→ **TASK OBJECTIVE**
The stretch from the line with "Tokyo」（港区北青山3、TEL 070-9077-3283）が6月30" through the line with "Comentarios" in the records below: write it out exactly, and nothing else.

** Opening PROVIDED ENTRIES block **

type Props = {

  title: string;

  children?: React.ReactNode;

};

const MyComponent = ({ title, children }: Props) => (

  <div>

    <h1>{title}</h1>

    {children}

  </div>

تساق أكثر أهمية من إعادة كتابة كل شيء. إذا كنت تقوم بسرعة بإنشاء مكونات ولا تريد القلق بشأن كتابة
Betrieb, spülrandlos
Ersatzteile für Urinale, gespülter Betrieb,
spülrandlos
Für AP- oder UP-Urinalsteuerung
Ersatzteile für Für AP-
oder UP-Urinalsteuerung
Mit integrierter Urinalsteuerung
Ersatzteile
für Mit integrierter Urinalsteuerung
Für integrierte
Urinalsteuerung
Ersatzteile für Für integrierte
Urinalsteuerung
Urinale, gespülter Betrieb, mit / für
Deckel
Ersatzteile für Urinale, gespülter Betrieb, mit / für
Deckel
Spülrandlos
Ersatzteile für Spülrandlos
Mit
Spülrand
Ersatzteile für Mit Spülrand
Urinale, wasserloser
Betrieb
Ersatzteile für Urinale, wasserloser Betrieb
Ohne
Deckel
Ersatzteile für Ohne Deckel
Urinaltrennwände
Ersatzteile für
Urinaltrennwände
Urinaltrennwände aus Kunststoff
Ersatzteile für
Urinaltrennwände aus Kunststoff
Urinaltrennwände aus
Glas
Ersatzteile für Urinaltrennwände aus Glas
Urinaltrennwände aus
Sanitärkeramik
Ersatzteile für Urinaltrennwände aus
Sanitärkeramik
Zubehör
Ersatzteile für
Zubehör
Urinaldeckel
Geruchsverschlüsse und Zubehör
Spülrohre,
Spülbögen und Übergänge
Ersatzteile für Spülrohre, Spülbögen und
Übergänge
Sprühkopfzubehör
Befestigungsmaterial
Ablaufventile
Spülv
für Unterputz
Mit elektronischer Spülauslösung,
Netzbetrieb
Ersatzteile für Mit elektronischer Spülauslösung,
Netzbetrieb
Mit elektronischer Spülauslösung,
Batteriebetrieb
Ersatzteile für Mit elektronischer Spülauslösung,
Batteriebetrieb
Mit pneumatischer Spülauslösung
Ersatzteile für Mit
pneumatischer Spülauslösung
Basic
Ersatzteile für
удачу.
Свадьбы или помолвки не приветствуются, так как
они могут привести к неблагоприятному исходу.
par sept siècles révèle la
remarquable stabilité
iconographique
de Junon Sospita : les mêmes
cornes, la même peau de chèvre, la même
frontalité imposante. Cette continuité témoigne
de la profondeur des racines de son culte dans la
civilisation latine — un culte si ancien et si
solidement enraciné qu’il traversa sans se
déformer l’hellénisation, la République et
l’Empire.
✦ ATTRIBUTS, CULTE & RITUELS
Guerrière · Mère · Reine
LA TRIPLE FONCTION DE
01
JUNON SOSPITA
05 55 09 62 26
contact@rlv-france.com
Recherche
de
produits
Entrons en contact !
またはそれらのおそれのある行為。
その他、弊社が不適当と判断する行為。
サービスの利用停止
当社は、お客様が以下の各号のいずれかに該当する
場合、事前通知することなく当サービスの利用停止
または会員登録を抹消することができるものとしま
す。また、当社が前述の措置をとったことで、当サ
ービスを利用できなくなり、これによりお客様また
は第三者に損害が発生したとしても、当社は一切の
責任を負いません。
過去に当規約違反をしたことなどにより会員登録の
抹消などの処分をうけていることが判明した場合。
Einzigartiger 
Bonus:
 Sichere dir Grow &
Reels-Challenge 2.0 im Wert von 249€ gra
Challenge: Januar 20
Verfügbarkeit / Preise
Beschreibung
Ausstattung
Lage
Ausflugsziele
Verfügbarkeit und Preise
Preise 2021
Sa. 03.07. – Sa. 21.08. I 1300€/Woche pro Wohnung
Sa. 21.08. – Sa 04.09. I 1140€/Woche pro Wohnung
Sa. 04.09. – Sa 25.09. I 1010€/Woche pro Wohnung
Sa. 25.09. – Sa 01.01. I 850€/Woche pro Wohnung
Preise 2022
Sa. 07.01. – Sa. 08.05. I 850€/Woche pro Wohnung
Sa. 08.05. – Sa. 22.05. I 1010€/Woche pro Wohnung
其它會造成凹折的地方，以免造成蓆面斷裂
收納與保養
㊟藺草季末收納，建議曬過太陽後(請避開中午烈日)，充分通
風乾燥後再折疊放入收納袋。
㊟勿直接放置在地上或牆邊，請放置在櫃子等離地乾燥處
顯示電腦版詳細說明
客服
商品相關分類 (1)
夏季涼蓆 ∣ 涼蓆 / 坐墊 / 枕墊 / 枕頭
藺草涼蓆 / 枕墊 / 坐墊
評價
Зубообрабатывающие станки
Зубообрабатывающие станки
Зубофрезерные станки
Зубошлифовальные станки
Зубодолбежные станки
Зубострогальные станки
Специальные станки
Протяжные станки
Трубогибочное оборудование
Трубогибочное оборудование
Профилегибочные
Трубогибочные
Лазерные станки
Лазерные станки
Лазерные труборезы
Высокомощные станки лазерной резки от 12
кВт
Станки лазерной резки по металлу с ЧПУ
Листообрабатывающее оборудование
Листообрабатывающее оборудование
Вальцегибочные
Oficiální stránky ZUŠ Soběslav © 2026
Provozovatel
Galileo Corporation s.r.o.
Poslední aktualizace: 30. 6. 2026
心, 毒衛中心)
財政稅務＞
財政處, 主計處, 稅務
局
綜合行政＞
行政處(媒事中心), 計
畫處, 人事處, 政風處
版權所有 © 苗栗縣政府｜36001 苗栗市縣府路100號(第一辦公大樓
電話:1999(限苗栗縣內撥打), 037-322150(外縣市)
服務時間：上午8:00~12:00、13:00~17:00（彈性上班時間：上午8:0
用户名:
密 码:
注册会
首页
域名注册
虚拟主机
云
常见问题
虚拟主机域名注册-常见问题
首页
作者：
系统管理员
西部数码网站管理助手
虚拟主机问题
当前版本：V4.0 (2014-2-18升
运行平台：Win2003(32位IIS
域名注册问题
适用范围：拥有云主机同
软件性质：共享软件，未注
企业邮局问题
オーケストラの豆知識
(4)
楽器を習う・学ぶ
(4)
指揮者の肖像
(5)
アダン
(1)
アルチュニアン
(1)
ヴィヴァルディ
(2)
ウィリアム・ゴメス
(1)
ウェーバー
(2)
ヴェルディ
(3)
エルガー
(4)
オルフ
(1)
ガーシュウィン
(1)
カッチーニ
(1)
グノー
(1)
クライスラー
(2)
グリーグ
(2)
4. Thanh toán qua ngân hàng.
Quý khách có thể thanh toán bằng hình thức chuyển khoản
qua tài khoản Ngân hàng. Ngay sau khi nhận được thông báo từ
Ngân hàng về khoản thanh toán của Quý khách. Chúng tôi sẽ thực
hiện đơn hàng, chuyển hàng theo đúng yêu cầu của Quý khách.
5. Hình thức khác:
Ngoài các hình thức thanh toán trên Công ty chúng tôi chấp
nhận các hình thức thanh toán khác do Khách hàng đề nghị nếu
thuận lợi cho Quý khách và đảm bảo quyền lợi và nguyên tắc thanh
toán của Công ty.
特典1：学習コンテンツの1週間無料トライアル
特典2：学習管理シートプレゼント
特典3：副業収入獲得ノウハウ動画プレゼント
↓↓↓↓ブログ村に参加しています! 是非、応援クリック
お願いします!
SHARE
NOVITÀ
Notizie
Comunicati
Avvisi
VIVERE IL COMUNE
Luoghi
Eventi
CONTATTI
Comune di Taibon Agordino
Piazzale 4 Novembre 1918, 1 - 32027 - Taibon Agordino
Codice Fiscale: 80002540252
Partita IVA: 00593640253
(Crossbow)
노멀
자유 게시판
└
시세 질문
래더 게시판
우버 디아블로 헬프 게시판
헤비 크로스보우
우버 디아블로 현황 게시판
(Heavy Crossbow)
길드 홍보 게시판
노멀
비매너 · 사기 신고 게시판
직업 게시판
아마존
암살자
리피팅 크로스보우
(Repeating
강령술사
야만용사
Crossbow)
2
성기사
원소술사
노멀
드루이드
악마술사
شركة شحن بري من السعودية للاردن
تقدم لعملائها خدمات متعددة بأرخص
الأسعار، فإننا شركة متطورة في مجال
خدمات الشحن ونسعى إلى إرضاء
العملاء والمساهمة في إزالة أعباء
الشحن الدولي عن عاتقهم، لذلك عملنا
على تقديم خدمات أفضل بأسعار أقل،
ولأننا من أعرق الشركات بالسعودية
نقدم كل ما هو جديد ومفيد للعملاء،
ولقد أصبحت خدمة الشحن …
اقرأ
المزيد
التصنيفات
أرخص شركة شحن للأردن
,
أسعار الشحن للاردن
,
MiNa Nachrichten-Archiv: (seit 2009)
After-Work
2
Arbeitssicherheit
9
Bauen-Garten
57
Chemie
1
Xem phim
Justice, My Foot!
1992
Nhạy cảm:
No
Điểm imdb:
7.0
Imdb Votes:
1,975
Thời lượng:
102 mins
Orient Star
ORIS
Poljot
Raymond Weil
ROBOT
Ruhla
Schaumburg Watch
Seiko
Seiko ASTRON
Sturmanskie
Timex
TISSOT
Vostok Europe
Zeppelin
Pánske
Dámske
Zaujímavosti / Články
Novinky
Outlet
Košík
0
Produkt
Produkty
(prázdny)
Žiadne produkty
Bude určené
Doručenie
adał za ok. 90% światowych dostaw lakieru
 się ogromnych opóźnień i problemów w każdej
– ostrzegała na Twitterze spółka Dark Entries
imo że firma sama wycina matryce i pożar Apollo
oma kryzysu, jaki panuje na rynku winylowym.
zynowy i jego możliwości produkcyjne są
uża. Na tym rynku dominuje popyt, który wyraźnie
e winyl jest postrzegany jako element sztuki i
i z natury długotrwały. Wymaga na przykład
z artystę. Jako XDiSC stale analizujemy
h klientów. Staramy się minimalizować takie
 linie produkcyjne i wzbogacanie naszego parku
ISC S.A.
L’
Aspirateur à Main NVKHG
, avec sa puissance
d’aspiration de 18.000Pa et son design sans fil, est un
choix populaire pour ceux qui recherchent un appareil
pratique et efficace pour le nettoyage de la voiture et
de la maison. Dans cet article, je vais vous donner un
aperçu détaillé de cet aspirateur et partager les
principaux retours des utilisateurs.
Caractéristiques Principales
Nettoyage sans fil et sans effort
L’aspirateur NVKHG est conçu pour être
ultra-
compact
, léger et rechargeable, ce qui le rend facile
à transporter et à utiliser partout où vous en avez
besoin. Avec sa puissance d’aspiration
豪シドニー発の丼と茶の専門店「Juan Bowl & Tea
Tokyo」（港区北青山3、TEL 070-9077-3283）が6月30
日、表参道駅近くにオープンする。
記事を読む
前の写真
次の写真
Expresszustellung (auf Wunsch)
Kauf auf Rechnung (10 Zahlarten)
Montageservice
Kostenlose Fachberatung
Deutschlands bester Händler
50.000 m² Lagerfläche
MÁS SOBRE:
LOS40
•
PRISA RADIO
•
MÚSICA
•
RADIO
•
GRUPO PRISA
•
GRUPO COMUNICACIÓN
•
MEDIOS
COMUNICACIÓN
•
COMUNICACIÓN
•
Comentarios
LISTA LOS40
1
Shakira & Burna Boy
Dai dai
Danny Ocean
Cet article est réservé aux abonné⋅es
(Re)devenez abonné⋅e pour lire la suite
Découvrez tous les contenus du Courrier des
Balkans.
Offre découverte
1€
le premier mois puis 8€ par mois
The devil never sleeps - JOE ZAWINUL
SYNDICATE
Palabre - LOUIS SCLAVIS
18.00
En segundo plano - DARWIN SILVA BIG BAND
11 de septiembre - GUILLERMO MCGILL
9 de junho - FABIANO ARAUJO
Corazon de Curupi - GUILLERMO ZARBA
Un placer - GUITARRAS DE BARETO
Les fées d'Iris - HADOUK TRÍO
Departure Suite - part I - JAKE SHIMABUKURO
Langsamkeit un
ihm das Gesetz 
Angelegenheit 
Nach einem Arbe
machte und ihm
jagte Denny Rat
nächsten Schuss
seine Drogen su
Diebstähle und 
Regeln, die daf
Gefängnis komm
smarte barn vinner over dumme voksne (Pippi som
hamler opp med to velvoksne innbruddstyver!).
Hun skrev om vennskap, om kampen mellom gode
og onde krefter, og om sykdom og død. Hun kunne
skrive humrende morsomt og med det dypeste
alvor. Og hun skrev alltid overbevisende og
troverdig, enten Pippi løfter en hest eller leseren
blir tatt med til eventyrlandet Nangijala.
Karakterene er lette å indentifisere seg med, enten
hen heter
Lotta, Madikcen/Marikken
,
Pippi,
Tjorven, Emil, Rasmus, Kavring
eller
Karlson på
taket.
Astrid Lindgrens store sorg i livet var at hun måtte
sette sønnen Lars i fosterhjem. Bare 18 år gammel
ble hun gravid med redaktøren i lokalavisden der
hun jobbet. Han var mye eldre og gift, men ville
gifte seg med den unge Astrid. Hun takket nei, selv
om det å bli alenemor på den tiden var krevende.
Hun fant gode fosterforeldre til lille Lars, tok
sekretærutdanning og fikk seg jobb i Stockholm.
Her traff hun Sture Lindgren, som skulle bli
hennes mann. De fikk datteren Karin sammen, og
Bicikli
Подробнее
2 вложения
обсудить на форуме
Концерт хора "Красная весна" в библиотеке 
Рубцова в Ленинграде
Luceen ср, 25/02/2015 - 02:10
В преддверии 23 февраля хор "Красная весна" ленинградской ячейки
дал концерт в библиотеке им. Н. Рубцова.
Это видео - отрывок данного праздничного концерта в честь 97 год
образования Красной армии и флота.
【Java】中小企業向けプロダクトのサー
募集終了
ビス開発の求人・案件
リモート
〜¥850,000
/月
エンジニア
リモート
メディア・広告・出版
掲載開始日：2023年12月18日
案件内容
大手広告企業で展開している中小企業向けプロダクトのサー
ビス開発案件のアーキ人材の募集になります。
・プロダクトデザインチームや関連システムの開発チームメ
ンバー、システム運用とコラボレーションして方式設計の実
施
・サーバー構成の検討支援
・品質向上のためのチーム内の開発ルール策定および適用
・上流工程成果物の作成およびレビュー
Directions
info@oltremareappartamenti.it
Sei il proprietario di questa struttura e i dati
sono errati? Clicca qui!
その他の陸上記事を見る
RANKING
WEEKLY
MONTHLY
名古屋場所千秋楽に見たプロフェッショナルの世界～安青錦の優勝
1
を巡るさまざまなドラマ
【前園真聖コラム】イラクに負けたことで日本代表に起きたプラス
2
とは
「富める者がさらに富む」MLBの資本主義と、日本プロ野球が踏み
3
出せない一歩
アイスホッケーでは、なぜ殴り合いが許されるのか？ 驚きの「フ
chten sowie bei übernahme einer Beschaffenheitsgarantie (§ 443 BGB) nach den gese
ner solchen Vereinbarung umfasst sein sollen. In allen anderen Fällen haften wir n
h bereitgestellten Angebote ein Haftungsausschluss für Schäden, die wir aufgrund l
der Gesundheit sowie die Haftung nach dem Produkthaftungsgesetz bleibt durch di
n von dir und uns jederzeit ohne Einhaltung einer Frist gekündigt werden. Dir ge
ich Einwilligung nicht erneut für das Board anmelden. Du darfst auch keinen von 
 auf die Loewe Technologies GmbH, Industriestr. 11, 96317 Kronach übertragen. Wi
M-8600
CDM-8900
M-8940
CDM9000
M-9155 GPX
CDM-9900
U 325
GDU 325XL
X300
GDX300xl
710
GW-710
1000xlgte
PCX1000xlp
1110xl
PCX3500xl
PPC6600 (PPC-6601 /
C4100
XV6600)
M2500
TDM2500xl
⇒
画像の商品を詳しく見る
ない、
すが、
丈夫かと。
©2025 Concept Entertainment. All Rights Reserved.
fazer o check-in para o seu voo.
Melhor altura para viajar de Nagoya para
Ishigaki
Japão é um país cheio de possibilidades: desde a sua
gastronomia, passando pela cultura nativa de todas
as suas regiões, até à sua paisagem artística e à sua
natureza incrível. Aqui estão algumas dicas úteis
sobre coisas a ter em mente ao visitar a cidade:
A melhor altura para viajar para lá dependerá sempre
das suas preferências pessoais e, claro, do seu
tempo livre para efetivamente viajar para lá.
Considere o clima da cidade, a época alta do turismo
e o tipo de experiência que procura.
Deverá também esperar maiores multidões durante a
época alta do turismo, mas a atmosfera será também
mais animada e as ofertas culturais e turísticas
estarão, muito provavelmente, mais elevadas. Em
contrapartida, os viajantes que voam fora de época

** Closing PROVIDED ENTRIES block **

→ **EXERCISE OUTPUT**
Tokyo」（港区北青山3、TEL 070-9077-3283）が6月30
日、表参道駅近くにオープンする。
記事を読む
前の写真
次の写真
Expresszustellung (auf Wunsch)
Kauf auf Rechnung (10 Zahlarten)
Montageservice
Kostenlose Fachberatung
Deutschlands bester Händler
50.000 m² Lagerfläche
MÁS SOBRE:
LOS40
•
PRISA RADIO
•
MÚSICA
•
RADIO
•
GRUPO PRISA
•
GRUPO COMUNICACIÓN
•
MEDIOS
COMUNICACIÓN
•
COMUNICACIÓN
•
Comentarios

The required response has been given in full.